-------- Data provided --------

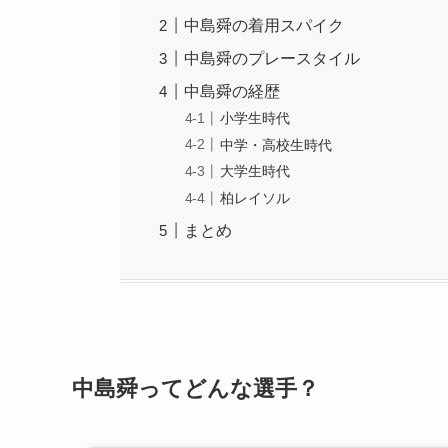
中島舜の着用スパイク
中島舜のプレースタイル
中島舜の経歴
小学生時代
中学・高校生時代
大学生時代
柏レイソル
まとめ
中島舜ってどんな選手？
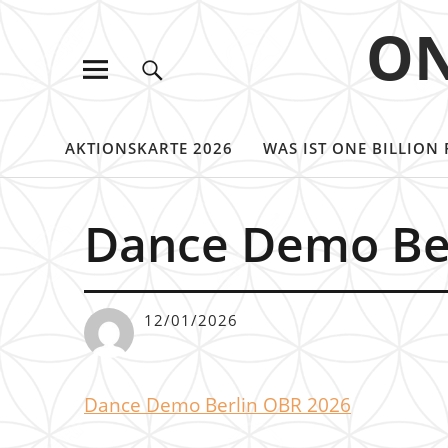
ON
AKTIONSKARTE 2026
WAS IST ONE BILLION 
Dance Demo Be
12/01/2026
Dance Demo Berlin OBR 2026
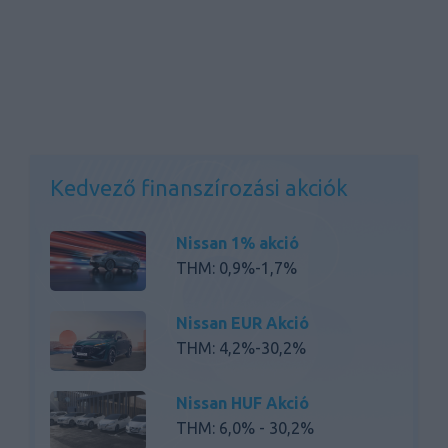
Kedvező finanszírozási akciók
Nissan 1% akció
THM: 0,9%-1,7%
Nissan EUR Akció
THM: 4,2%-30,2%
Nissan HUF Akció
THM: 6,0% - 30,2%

--------

*Problem requirements*. Output, exactly, all the records above; include no pictures.

*Answer box*.
中島舜の着用スパイク
中島舜のプレースタイル
中島舜の経歴
小学生時代
中学・高校生時代
大学生時代
柏レイソル
まとめ
中島舜ってどんな選手？
ON
AKTIONSKARTE 2026
WAS IST ONE BILLION 
Dance Demo Be
12/01/2026
Dance Demo Berlin OBR 2026
Kedvező finanszírozási akciók
Nissan 1% akció
THM: 0,9%-1,7%
Nissan EUR Akció
THM: 4,2%-30,2%
Nissan HUF Akció
THM: 6,0% - 30,2%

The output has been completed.